## Directions
Below are records; please write out exactly the lines from the first line through the line containing "37 عدد أوّليّ", with no pictures.

## Records provided
######
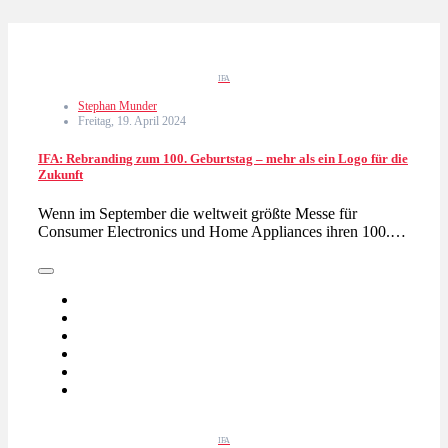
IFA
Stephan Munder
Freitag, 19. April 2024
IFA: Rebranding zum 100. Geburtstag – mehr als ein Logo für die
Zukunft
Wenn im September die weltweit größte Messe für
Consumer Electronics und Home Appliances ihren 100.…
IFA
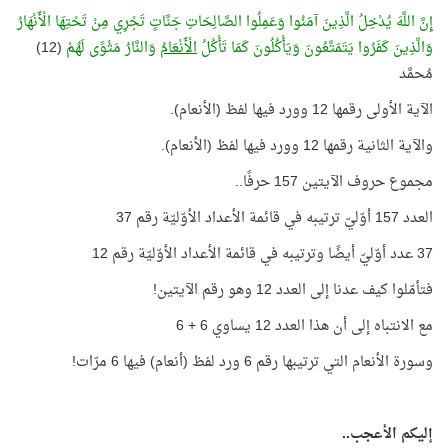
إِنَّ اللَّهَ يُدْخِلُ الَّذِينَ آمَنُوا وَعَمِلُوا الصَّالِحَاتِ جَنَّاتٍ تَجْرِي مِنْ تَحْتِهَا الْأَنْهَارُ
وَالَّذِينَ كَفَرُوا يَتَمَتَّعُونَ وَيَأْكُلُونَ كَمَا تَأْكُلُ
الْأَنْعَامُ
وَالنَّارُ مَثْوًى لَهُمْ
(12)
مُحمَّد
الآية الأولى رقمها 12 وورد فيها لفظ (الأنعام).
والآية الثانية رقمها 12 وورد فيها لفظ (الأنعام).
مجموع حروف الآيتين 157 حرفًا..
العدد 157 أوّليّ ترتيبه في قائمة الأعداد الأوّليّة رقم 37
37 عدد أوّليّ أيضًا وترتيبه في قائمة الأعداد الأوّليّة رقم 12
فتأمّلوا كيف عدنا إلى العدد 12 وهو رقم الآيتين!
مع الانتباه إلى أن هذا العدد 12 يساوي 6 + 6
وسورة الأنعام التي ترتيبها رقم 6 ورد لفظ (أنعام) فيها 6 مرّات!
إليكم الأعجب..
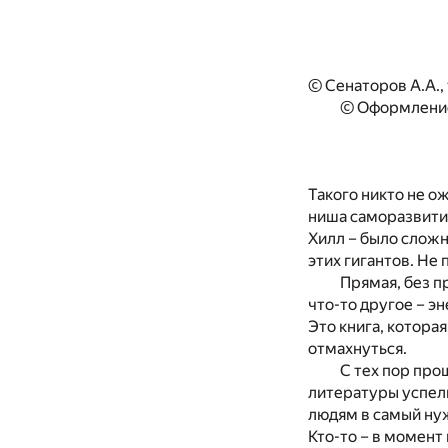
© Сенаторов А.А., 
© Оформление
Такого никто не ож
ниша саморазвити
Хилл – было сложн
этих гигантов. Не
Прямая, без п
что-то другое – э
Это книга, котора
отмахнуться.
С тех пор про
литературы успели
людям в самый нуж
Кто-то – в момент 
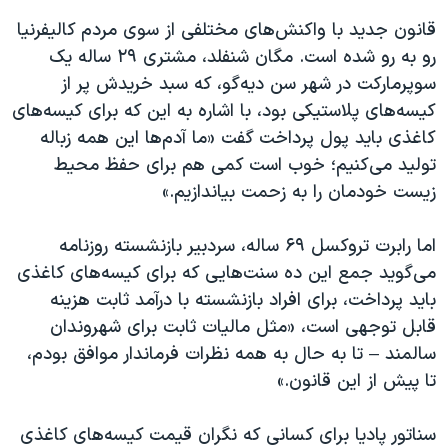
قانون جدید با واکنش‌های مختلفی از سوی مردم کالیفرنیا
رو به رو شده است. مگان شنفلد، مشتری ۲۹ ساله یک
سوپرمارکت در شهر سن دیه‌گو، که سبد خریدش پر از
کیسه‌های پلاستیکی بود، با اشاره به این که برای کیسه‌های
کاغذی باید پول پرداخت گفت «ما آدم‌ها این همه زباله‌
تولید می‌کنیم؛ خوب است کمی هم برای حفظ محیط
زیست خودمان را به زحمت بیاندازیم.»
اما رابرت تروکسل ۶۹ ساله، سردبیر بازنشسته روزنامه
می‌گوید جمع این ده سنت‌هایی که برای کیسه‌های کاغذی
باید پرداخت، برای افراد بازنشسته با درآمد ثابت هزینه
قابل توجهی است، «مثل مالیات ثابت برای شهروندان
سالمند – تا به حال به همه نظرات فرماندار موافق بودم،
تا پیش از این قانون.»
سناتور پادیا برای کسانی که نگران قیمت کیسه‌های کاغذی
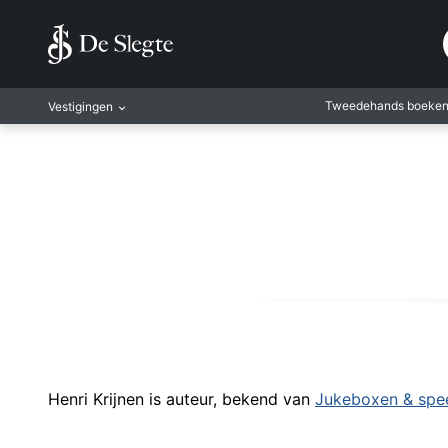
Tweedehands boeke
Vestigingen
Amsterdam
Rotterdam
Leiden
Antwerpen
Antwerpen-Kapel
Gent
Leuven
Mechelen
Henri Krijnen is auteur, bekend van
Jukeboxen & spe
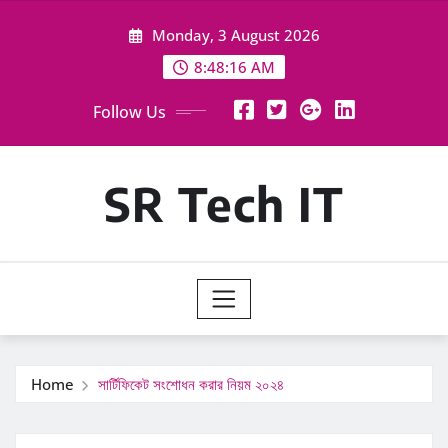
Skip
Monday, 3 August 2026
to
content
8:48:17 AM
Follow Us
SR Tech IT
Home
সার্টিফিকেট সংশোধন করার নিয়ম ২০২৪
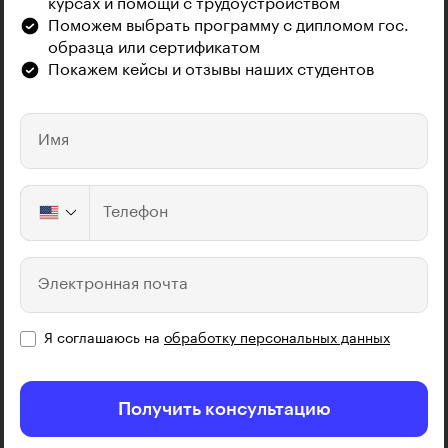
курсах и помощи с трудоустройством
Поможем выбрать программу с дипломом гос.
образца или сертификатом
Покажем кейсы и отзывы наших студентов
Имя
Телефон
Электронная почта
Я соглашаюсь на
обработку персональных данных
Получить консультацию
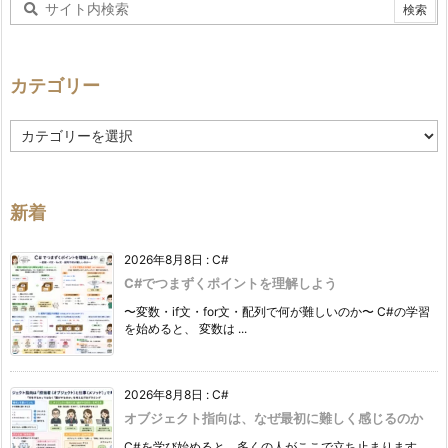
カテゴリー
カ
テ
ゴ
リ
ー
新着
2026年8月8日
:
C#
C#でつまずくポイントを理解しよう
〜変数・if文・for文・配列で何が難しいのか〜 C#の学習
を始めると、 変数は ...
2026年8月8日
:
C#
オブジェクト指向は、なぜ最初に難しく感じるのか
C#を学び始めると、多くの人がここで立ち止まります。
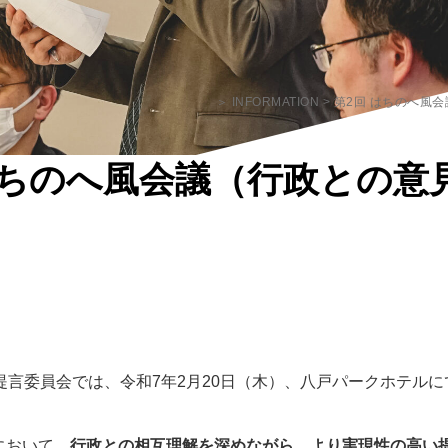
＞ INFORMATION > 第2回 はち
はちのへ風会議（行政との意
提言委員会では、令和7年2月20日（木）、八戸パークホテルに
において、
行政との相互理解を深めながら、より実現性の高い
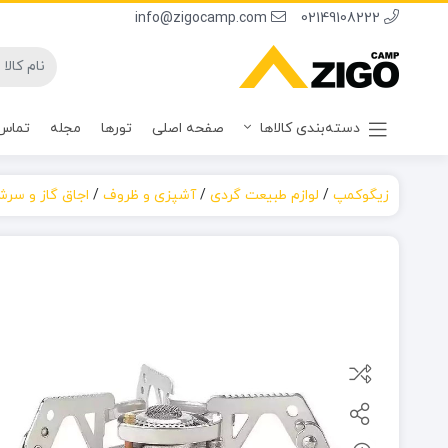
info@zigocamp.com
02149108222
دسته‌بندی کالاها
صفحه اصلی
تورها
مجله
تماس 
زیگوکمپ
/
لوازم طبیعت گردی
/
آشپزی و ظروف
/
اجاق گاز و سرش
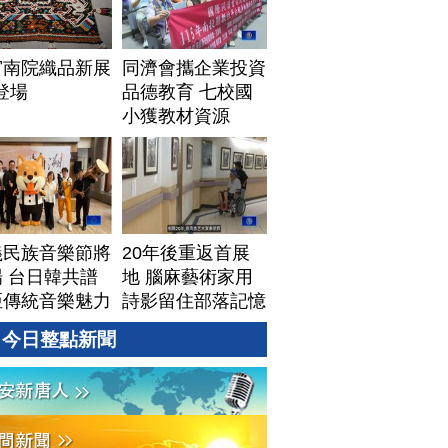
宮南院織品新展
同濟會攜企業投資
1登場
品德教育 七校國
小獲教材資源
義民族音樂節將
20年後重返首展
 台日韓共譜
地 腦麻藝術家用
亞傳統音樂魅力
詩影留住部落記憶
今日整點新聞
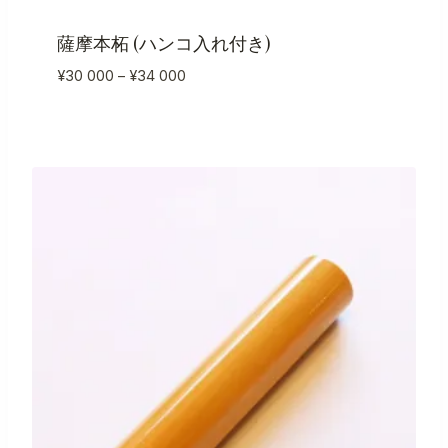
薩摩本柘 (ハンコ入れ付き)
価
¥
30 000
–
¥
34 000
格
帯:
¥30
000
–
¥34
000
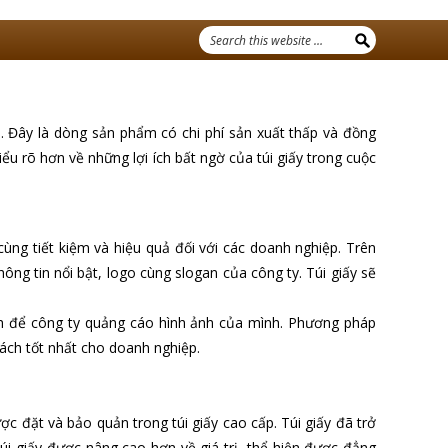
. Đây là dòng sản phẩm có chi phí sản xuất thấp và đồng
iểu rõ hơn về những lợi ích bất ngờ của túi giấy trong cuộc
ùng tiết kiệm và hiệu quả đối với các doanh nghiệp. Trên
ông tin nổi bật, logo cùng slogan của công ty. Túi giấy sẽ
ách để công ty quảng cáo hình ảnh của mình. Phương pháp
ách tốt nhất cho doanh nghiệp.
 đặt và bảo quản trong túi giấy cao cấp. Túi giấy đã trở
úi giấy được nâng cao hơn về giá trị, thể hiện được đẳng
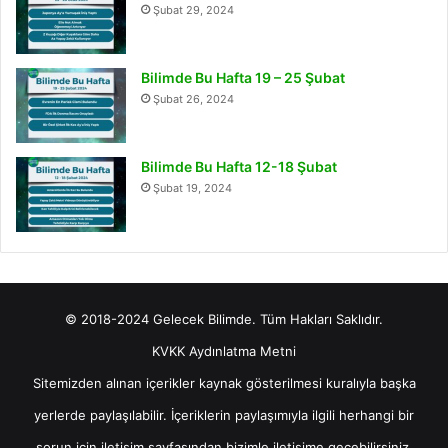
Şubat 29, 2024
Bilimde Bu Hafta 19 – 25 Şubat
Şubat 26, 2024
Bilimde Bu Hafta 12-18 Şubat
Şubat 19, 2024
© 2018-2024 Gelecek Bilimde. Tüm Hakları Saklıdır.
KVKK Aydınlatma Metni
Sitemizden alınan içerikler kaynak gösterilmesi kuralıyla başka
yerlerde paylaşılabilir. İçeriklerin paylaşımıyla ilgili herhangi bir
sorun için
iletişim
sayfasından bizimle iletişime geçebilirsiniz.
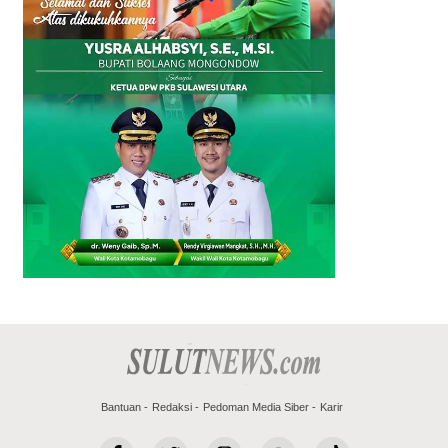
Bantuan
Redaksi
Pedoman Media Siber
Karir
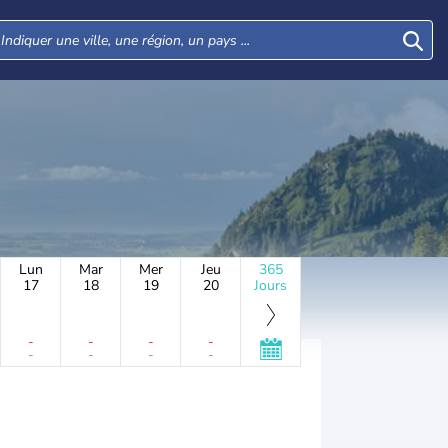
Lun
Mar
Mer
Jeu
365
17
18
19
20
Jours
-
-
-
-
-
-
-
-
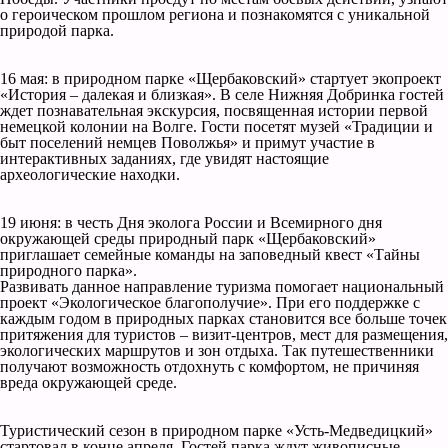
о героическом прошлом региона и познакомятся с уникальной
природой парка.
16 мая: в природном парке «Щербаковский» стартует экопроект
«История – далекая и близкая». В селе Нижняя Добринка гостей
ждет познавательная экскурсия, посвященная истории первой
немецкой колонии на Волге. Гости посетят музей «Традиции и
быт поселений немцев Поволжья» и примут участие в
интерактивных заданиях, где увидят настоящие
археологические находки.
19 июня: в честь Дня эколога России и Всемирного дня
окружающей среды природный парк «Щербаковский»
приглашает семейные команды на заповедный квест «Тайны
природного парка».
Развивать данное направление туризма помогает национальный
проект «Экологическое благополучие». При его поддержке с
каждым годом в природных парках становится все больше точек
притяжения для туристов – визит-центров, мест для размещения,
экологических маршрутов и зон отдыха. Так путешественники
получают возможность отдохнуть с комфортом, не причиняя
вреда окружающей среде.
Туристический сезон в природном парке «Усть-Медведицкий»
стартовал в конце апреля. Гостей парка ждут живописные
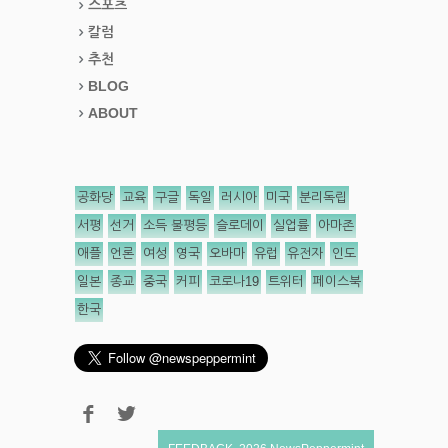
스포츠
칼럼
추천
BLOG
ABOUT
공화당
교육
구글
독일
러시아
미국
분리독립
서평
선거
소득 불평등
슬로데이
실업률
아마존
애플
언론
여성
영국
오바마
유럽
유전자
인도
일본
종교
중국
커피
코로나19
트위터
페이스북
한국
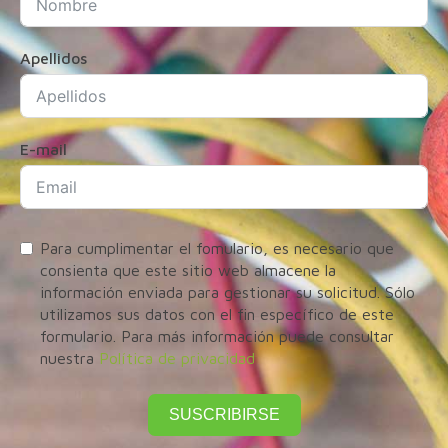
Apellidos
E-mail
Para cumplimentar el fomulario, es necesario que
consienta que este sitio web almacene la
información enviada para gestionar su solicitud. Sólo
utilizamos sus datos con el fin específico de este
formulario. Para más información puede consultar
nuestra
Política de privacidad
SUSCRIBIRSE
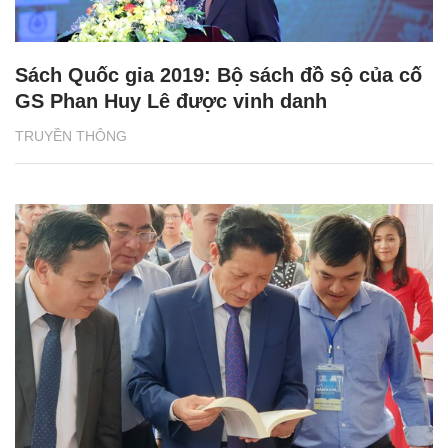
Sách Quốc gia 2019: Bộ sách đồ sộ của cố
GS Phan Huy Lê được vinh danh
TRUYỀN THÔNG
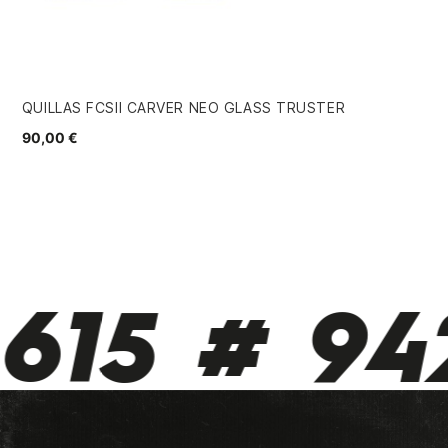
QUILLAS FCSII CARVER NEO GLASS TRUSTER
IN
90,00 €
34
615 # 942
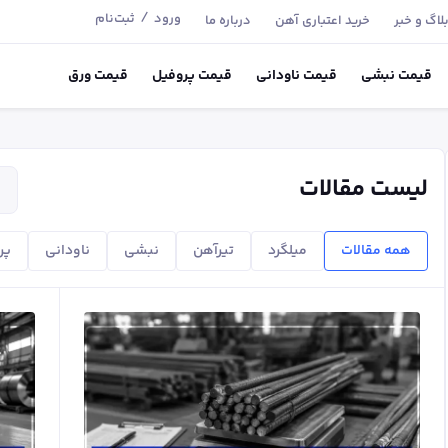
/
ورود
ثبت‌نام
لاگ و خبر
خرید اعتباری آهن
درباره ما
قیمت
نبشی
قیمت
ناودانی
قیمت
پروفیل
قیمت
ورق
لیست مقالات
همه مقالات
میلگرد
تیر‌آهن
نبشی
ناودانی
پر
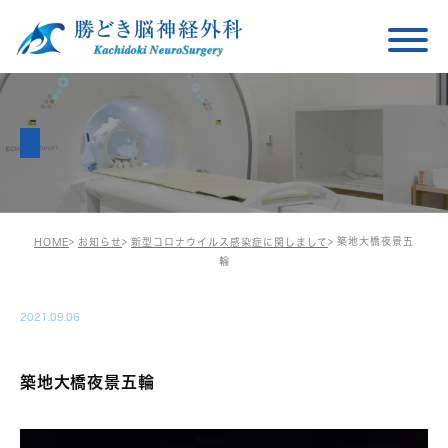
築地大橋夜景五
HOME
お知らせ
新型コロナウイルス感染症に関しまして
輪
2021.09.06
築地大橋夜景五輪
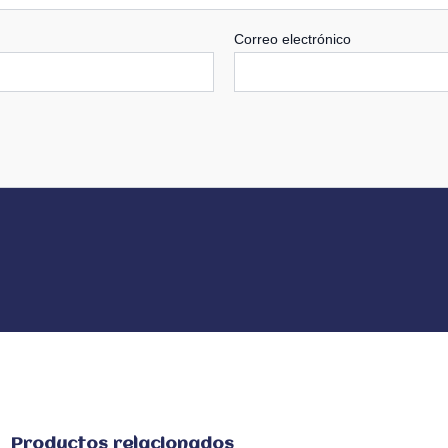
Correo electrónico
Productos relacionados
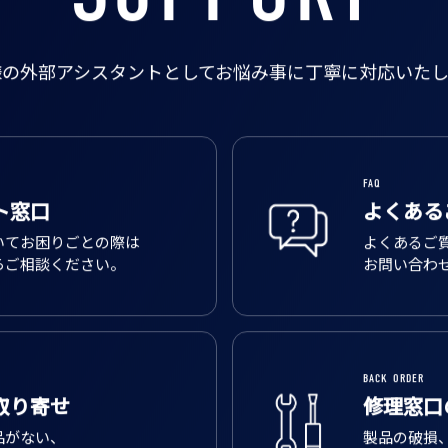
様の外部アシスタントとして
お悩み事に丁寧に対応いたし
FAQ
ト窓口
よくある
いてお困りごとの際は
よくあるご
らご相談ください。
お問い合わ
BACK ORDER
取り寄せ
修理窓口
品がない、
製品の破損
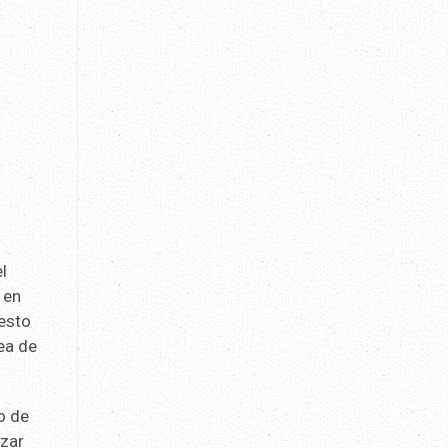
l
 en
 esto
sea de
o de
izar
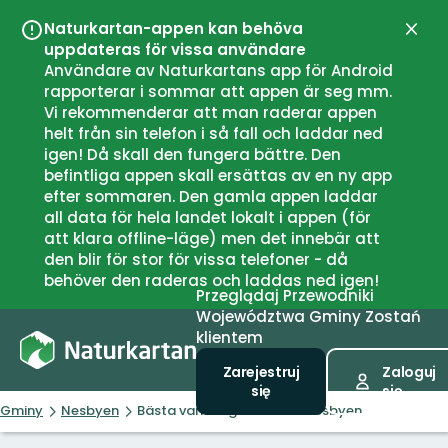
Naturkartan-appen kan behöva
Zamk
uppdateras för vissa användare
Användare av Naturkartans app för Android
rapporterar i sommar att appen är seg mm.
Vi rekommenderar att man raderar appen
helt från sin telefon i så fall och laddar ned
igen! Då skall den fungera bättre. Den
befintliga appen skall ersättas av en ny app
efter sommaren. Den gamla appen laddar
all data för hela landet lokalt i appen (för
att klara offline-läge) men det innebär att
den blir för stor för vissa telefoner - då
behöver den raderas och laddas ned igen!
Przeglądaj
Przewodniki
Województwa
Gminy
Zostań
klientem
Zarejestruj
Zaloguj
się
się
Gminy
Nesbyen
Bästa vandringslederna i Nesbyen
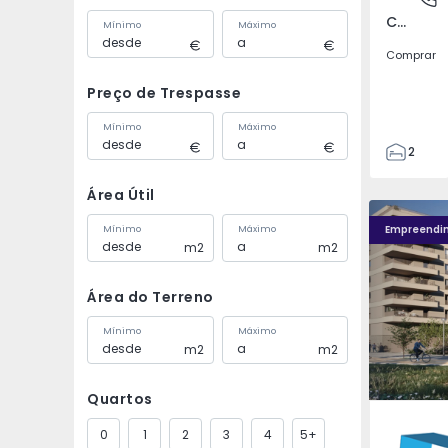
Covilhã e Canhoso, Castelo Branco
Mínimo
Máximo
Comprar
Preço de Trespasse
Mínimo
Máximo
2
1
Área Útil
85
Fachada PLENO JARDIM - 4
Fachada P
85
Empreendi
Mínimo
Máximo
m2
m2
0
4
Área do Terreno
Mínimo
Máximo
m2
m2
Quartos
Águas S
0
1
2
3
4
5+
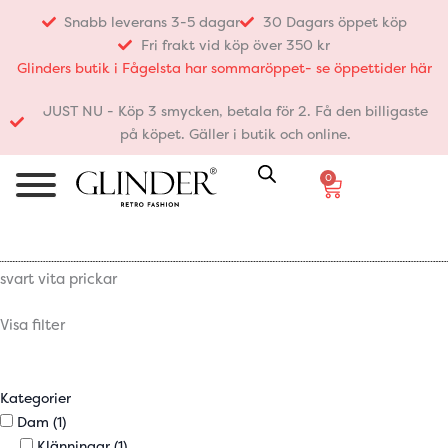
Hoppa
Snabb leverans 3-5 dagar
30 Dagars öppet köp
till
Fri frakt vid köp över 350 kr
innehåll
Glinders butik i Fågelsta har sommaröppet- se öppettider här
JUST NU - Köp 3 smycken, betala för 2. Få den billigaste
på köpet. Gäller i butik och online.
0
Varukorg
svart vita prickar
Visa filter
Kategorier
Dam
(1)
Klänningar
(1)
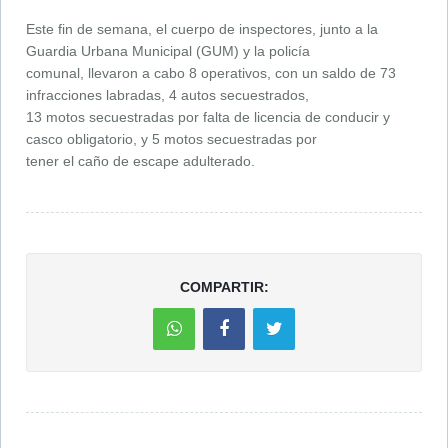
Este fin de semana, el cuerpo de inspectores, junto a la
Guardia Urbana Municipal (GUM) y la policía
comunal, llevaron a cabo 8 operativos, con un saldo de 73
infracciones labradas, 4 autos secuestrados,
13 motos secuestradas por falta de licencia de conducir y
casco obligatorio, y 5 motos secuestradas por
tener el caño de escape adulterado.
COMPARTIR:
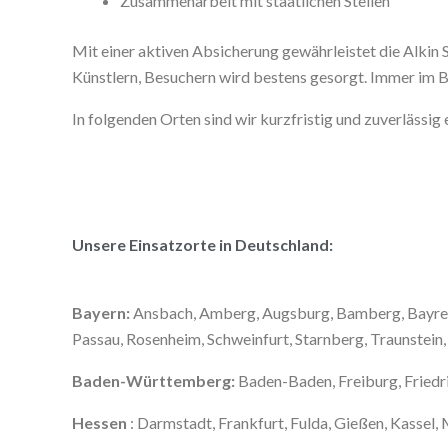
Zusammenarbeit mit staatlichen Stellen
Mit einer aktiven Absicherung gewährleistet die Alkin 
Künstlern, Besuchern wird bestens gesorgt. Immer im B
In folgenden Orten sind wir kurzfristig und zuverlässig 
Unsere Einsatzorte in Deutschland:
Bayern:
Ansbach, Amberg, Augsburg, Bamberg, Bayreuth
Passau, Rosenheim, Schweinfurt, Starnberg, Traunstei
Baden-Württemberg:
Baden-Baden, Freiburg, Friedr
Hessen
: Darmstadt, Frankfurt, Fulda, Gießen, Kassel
######
## Task result
IFA
Stephan Munder
Freitag, 19. April 2024
IFA: Rebranding zum 100. Geburtstag – mehr als ein Logo für die
Zukunft
Wenn im September die weltweit größte Messe für
Consumer Electronics und Home Appliances ihren 100.…
IFA
إِنَّ اللَّهَ يُدْخِلُ الَّذِينَ آمَنُوا وَعَمِلُوا الصَّالِحَاتِ جَنَّاتٍ تَجْرِي مِنْ تَحْتِهَا الْأَنْهَارُ
وَالَّذِينَ كَفَرُوا يَتَمَتَّعُونَ وَيَأْكُلُونَ كَمَا تَأْكُلُ
الْأَنْعَامُ
وَالنَّارُ مَثْوًى لَهُمْ
(12)
مُحمَّد
الآية الأولى رقمها 12 وورد فيها لفظ (الأنعام).
والآية الثانية رقمها 12 وورد فيها لفظ (الأنعام).
مجموع حروف الآيتين 157 حرفًا..
العدد 157 أوّليّ ترتيبه في قائمة الأعداد الأوّليّة رقم 37
37 عدد أوّليّ أيضًا وترتيبه في قائمة الأعداد الأوّليّة رقم 12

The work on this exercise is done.